Last year, my boyfriend of three years enlisted in the Marine Corps. When he left for boot camp thousands of miles away, I was devastated. All I wanted was to spend lonely, quiet nights in my bed and cry myself to sleep until he returned. Everyone told me that our relationship wouldn’t make it.
There was no hope for me and my Marine. Only my mom was encouraging. She explained that we could be together forever if that was what we wanted. She said that dreams can come true, and if something is meant to be, it will be.
Being a teenager is definitely hard. It’s probably one of the best and worst times of your life. I never realized it before, but the one person who has always been there for me, through thick and thin, has been my mom. She’s one of the coolest people I know. Mothers and daughters would be privileged to have the relationship we do. If there is a party I wasn’t invited to, my mother will rent a chick-flick, order pizza, throw popcorn in the microwave and snuggle on the couch to ease my pain. She was a teenager too, and understands what I’m going through.
I feel like I can talk to her about anything. She gives great advice and not only is she there to listen, she isn’t afraid to offer her opinion. She’s very honest and truthful, and a lot of times, the truth is what I need to hear.
Too many of us want to be loved by everyone and will change our thoughts, lives and appearances just to please the one we are with. As we grow, we realize who’s real and who isn’t. We begin to see the good and the bad in others. I consider my mom a great person. She’s a wonderful wife, loving mother, hard worker and incredible individual. She’s easy to get along with, and wants as much out of life as it has to offer. My mom appreciates and respects everyone. She is extraordinary.
Last spring, not long after my boyfriend left, my mom surprised me with two plane tickets to New York City. I was ecstatic. I had dreamed of going there all my life. We would spend a week in the big city, just the two of us.
The city was incredible. We walked the streets late at night when they were lit up, saw a number of magnificent shows, visited museums and ate at many restaurants and cafés. We rode the subway to see Ground Zero and took a trip through Chinatown. My favorite experience, though, happened the night before we flew home.
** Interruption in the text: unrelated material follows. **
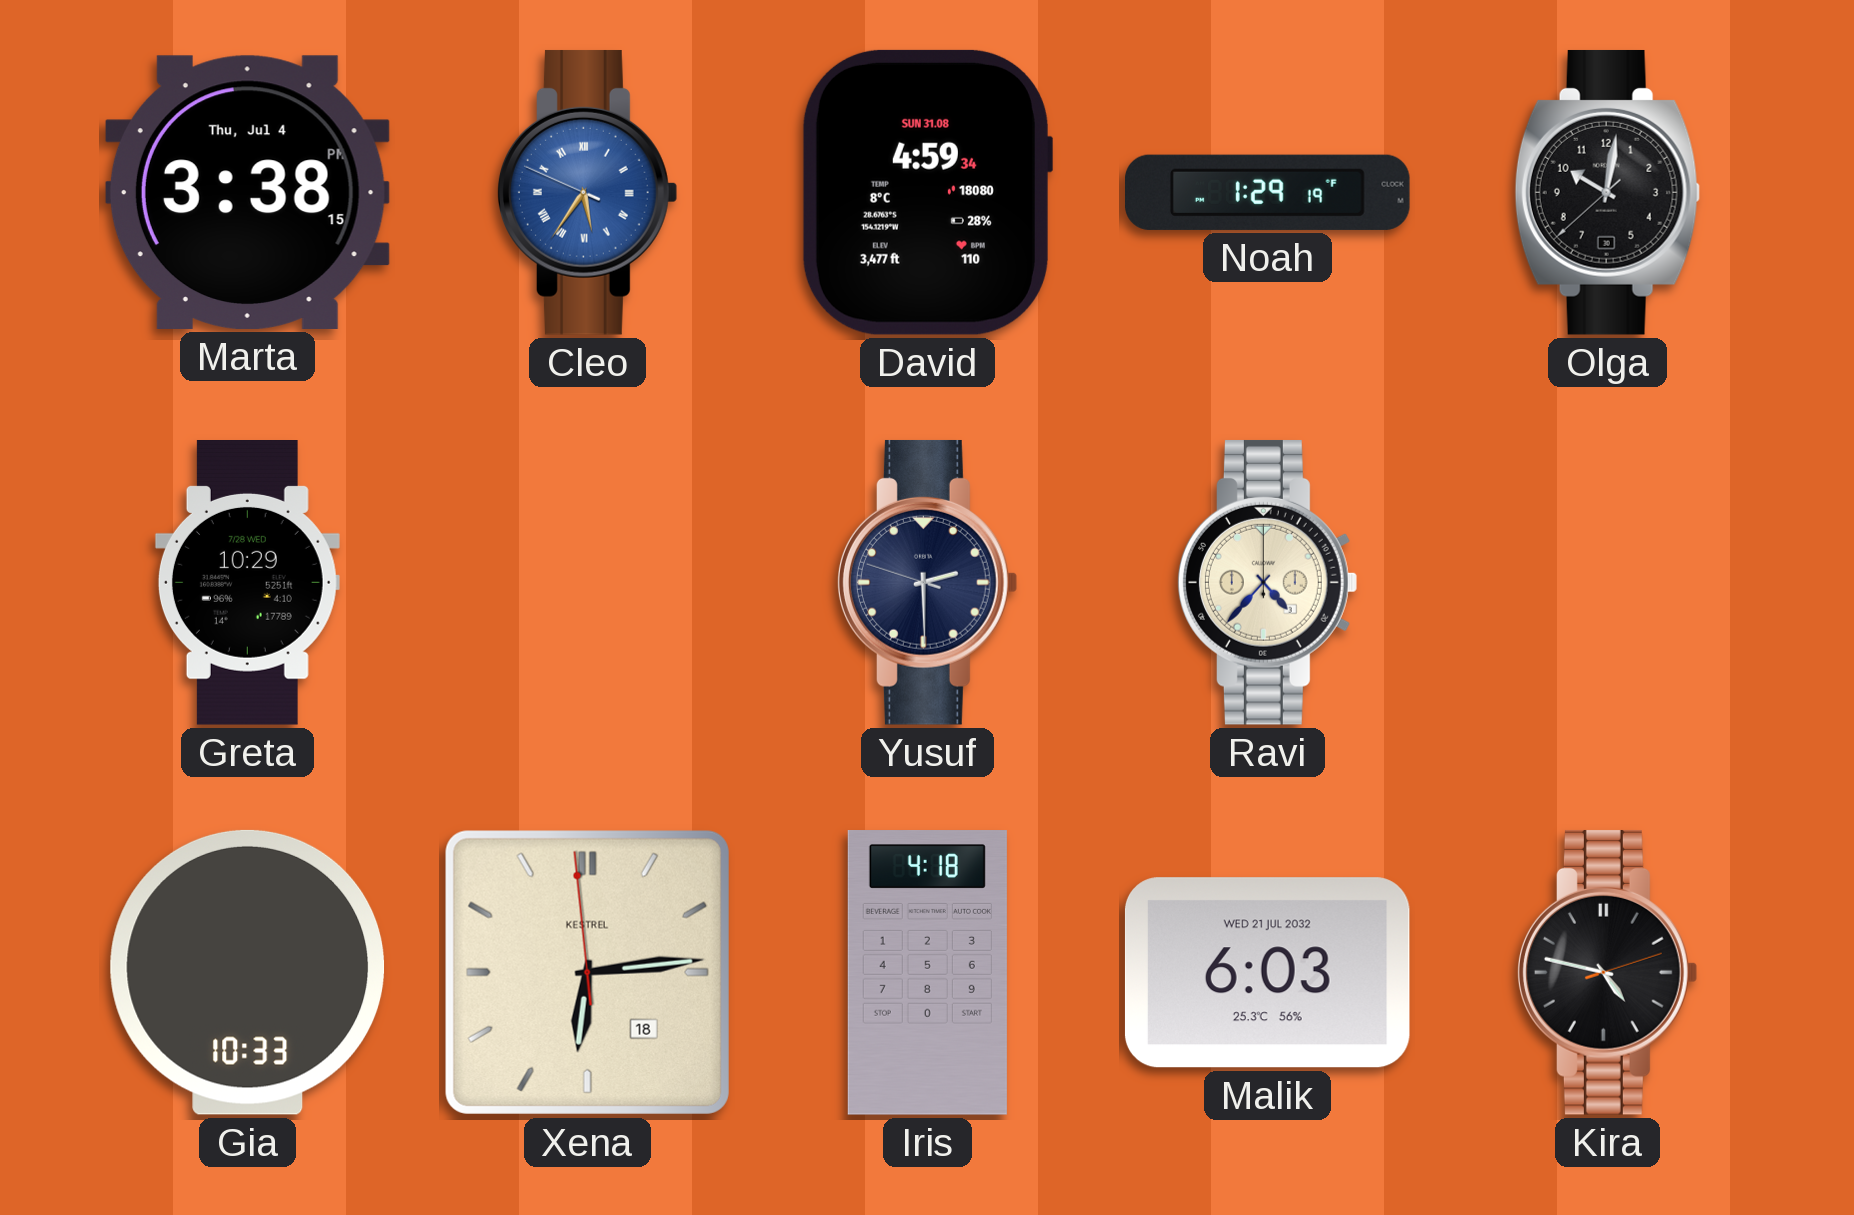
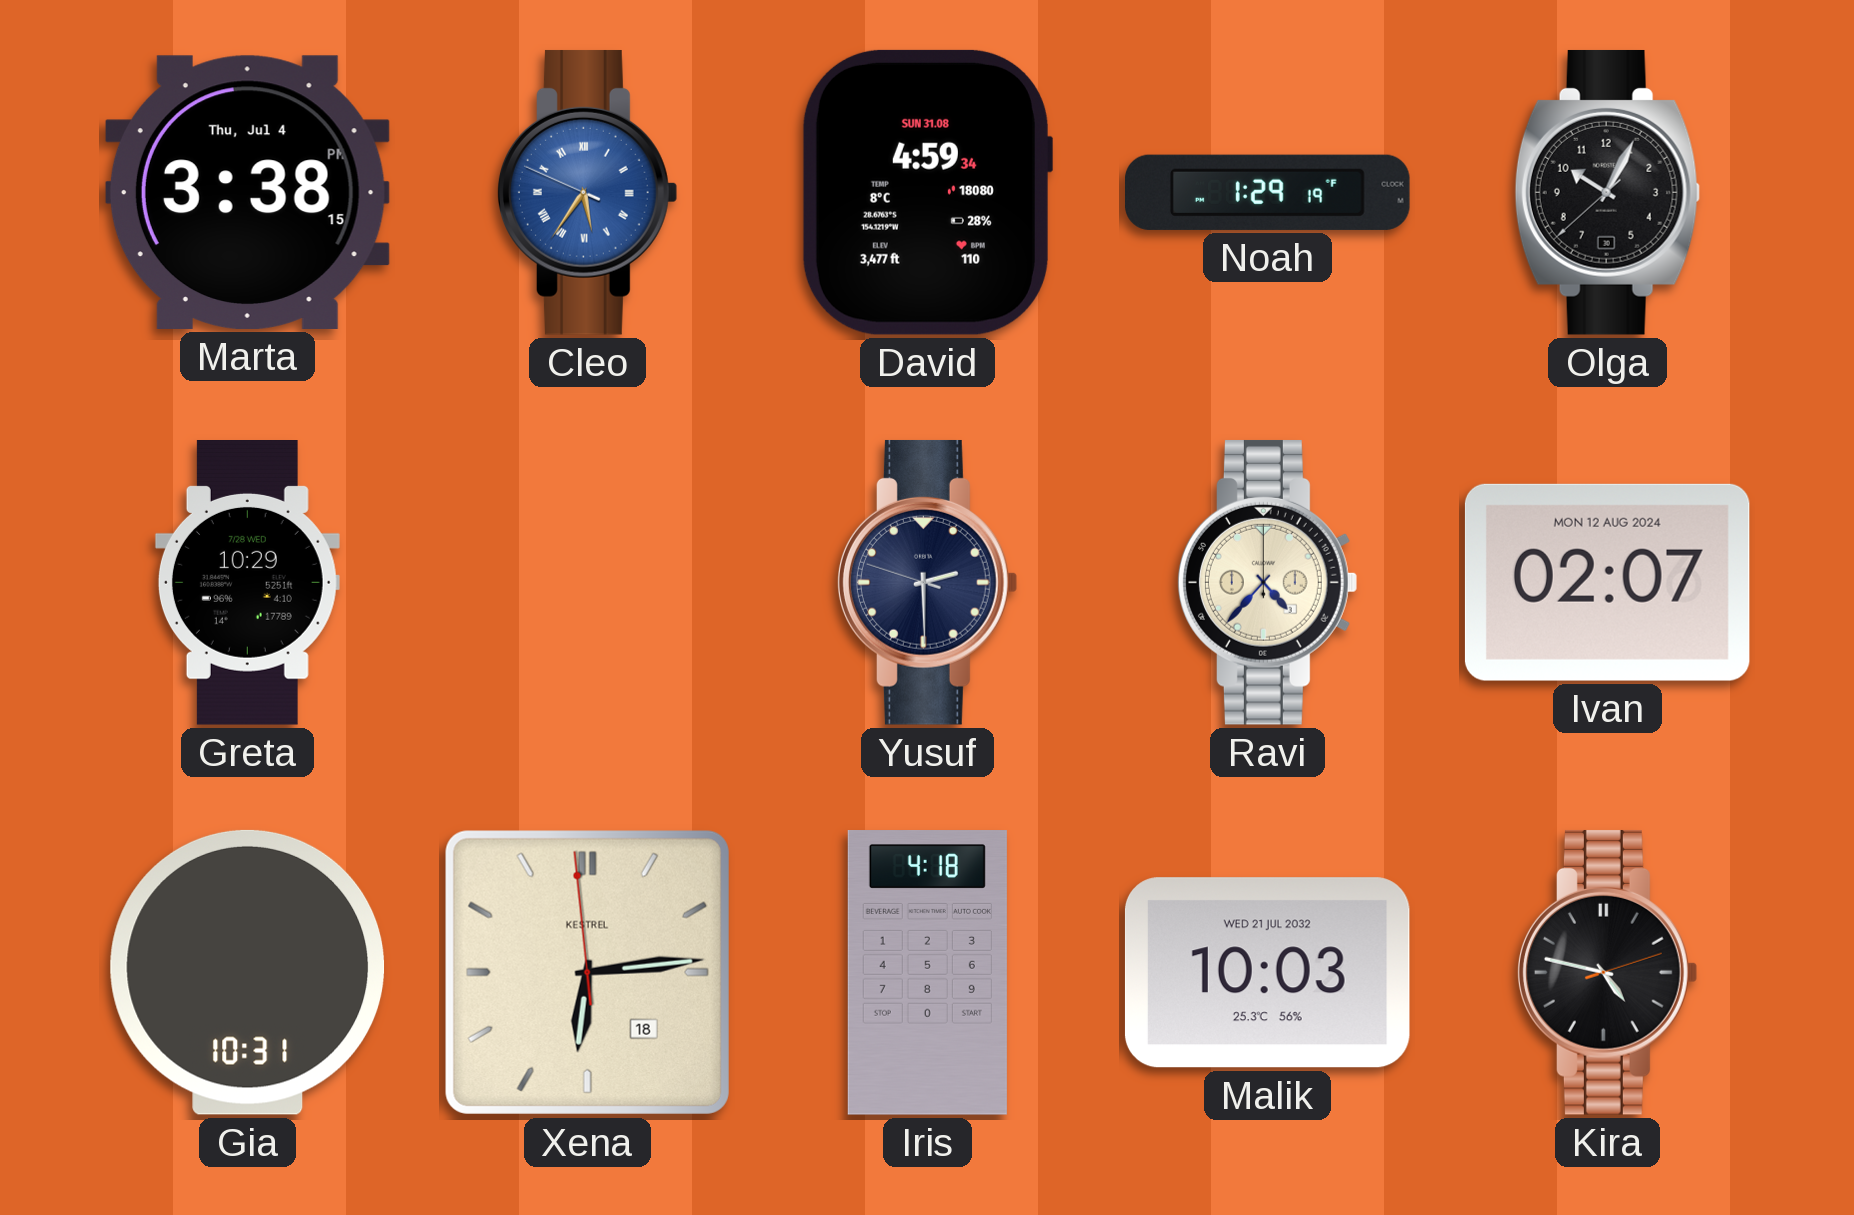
Olga: 10:01 -> 10:04
Ivan: none -> 02:07
Gia: 10:33 -> 10:31
Malik: 6:03 -> 10:03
We had just exited the Waldorf-Astoria for a midnight walk when we heard shouting. Curious, we rounded the corner and were blinded by massive lights and thunderous voices. As we approached the crowd, my mother pulled aside a man holding a cup of coffee.
“What’s going on? Where did all these people come from?” she asked.
“Well, ma’am, you and your friend are standing on a set for ‘Spiderman 2.’ We’re shooting a scene right up there,” the man answered, pointing to the top of the hotel.
We looked up. Could this be true? A scene from the Spiderman sequel was being filmed right before our eyes? Then the man asked, “Has either of you heard of Toby Maguire or Kirsten Dunst?”
My jaw dropped to the ground. Was he joking? My mother and I stood on that street for the next four hours, watching. I never got to meet Toby or Kirsten, but I watched them. I was surprised that there was not more security.
Even though we did not meet the stars, my mom and I did take a picture with Toby Maguire’s stunt double. He looked exactly like Toby! This was truly a brilliant ending to a spectacular adventure.
My mother and I had grown apart over the years, but this trip, along with others, have brought us back together. We had seven days of just us, which made me realize that my mom is not just my mom, but also my best friend. No one can ever take her spot. She is a remarkable woman I cannot live without. She created me and part of her will always be inside me. Words cannot say how proud I am of her and how lucky I feel. She has made me realize that a friendship between a mother and daughter is one that is guaranteed to last forever.